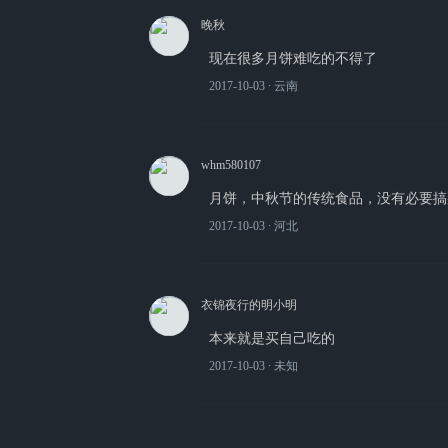
晚秋
现在很多月饼难吃的不得了
2017-10-03
∙ 云南
whm580107
月饼，中秋节的传统食品，没有必要搞
2017-10-03
∙ 河北
衣锦夜行的明小明
本来就是买自己吃的
2017-10-03
∙ 未知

▸ Task
Would you copy out the material above exactly, without the pictures in it?

▸ Written reply
晚秋
现在很多月饼难吃的不得了
2017-10-03
∙ 云南
whm580107
月饼，中秋节的传统食品，没有必要搞
2017-10-03
∙ 河北
衣锦夜行的明小明
本来就是买自己吃的
2017-10-03
∙ 未知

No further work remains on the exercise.